I have written small VB app that reads in the messages from the template file and allows the administrator to rapidly modify that content, then storing a modified template with the new messages in it. This works fine.

Then, once the changes are complete, the admin has to open DW, open the template and make a micro edit (add a space for example) save it, perform an update and finally full site sync to make the changes take effect.

I'd *really *like to include these DW steps in the VB as command line statements if possible, so the VB is a one stop shop for these message changes.

So, the command line processes must:

- update all files that are dependant on a specified template
- perform a sync of the whole site

Is this possible? Does DW support any command line switches?

Chris


----------



## colinsp (Sep 5, 2007)

I don't believe that DW has any command line switches BUT someone may know better.

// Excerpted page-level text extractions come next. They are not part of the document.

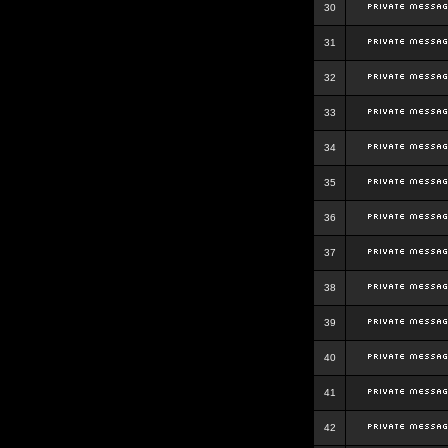
30
31
32
33
34
35
36
37
38
39
40
41
42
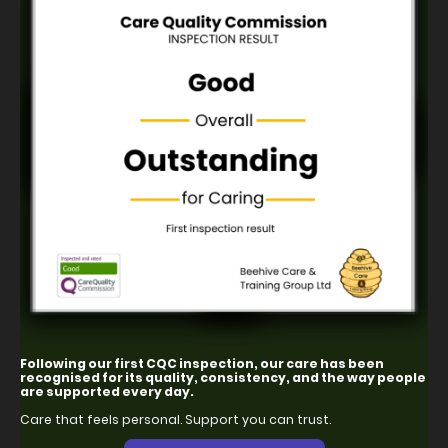
Following our first CQC inspection, our care has been
recognised for its quality, consistency, and the way people
are supported every day.
Care that feels personal. Support you can trust.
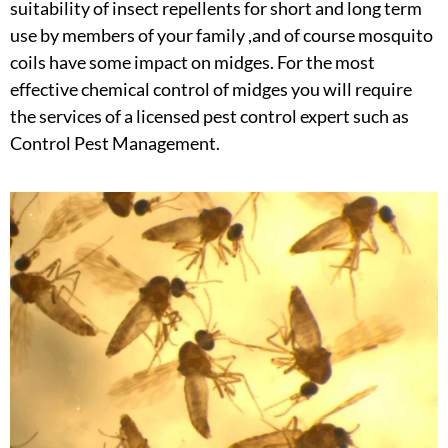
suitability of insect repellents for short and long term
use by members of your family ,and of course mosquito
coils have some impact on midges. For the most
effective chemical control of midges you will require
the services of a licensed pest control expert such as
Control Pest Management.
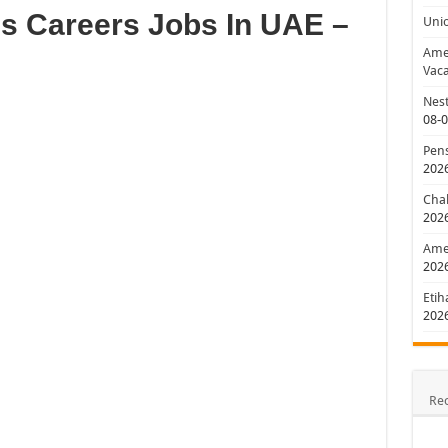
s Careers Jobs In UAE –
Uni
Amer
Vaca
Nest
08-
Pens
202
Chal
202
Amer
202
Etih
202
Re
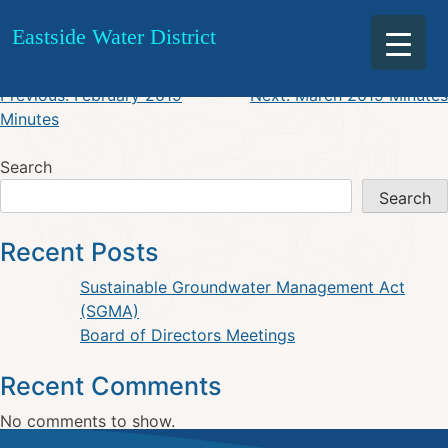
March 2019 Agenda
Skip
Eastside Water District
to
content
Post
Previous:
February 2019
Next:
March 2019 Minutes
Minutes
navigation
Search
Search
Recent Posts
Sustainable Groundwater Management Act
(SGMA)
Board of Directors Meetings
Recent Comments
No comments to show.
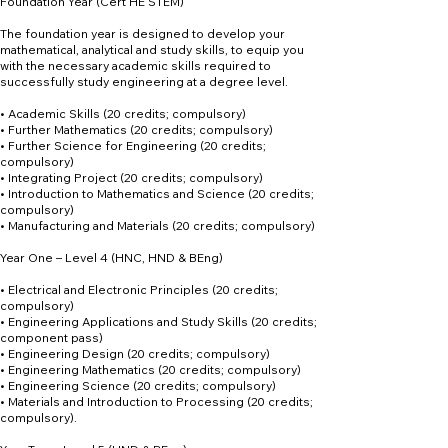
Foundation Year (Cert HE STEM)
The foundation year is designed to develop your
mathematical, analytical and study skills, to equip you
with the necessary academic skills required to
successfully study engineering at a degree level.
• Academic Skills (20 credits; compulsory)
• Further Mathematics (20 credits; compulsory)
• Further Science for Engineering (20 credits;
compulsory)
• Integrating Project (20 credits; compulsory)
• Introduction to Mathematics and Science (20 credits;
compulsory)
• Manufacturing and Materials (20 credits; compulsory)
Year One – Level 4 (HNC, HND & BEng)
• Electrical and Electronic Principles (20 credits;
compulsory)
• Engineering Applications and Study Skills (20 credits;
component pass)
• Engineering Design (20 credits; compulsory)
• Engineering Mathematics (20 credits; compulsory)
• Engineering Science (20 credits; compulsory)
• Materials and Introduction to Processing (20 credits;
compulsory).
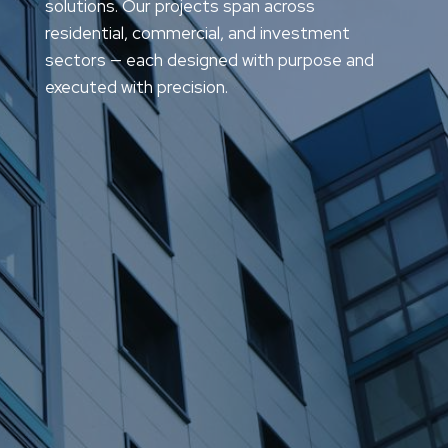
solutions. Our projects span across
residential, commercial, and investment
sectors — each designed with purpose and
executed with precision.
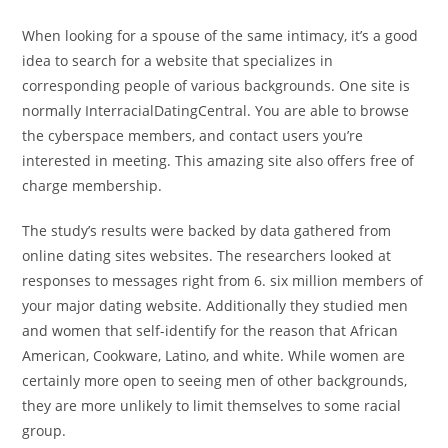
When looking for a spouse of the same intimacy, it’s a good
idea to search for a website that specializes in
corresponding people of various backgrounds. One site is
normally InterracialDatingCentral. You are able to browse
the cyberspace members, and contact users you’re
interested in meeting. This amazing site also offers free of
charge membership.
The study’s results were backed by data gathered from
online dating sites websites. The researchers looked at
responses to messages right from 6. six million members of
your major dating website. Additionally they studied men
and women that self-identify for the reason that African
American, Cookware, Latino, and white. While women are
certainly more open to seeing men of other backgrounds,
they are more unlikely to limit themselves to some racial
group.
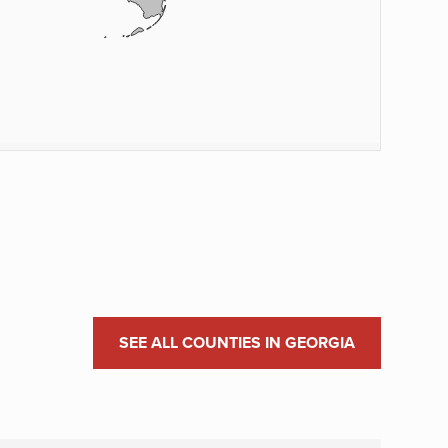
SEE ALL COUNTIES IN GEORGIA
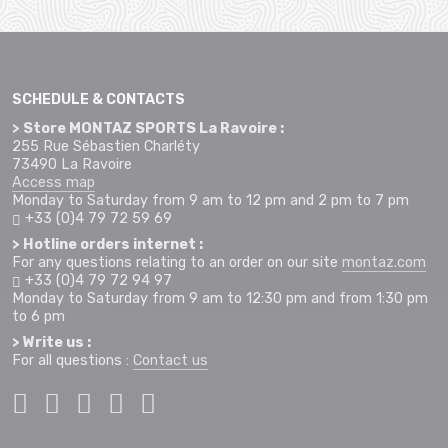
SCHEDULE & CONTACTS
> Store MONTAZ SPORTS La Ravoire :
255 Rue Sébastien Charléty
73490 La Ravoire
Access map
Monday to Saturday from 9 am to 12 pm and 2 pm to 7 pm
+33 (0)4 79 72 59 69
> Hotline orders internet :
For any questions relating to an order on our site
montaz.com
+33 (0)4 79 72 94 97
Monday to Saturday from 9 am to 12:30 pm and from 1:30 pm
to 6 pm
> Write us :
For all questions :
Contact us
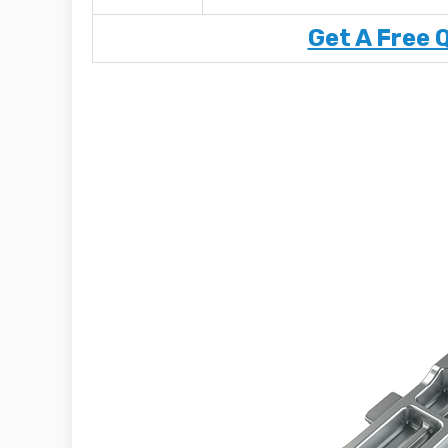
Get A Free 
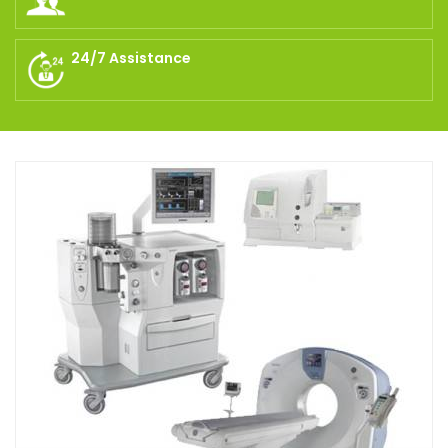
24/7 Assistance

This seems to me to be a very complex way of doing what you want. I would have thought that it would be easier and more robust to do this in a serverside language such as PHP. You could store the message in a separate file and have a simple editing window with administrator only access that would add the new content to the file. You could hard code the critical elements in the php code and your admin would just type in the non critical elements. 

IMHO as this is a dynamic element it should not be included in a DW template.


----------



## Chris_E (Feb 16, 2006)

Hi colinsp

Many thanks for your feedback.

I like the idea you have about php but have zero knowlege of the language so wouldn't know where to start on that one.

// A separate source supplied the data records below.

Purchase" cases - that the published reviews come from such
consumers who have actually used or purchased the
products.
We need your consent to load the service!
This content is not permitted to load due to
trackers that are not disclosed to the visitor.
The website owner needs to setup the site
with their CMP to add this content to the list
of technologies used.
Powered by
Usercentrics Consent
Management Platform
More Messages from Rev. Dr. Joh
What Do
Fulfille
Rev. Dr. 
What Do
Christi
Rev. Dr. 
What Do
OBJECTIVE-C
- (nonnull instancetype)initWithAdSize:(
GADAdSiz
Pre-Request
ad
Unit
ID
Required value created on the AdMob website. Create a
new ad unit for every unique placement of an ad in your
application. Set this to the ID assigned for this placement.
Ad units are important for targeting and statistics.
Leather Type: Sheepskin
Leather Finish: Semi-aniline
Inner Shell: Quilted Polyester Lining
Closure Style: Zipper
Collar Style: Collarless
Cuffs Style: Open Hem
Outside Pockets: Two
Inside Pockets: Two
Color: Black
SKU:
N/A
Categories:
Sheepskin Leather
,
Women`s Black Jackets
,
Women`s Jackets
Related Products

If anyone would care to help on the code, I'll be truly grateful!

Chris


----------



## colinsp (Sep 5, 2007)

Chris_E,

Sorry I am a noob at php, I have managed to do something similar for one of my sites which is to allow a 'publicity officer' to update a text portion on the opening page of a website, the remainder of the page he cannot touch. This is not your scrolling banner though unfortunately.

It may be worth looking at something like lilcms which is what I used and I added tinymce to it and I now see that the developers have done that.

I added a login form to the front of this to restrict access to only the appropriate person. I used a sample of code from here to achieve this.

This generates a text file that you can do anything with and you may be able to use it to drive your banner. The help and tutorails on these sites got me something up and running that meets our needs. It may be worth a bit of time experimenting.


----------



## Chris_E (Feb 16, 2006)

That's really helpful stuff Colin, thanks!

I will look into them and see how far I get.

best regards

Chris


----------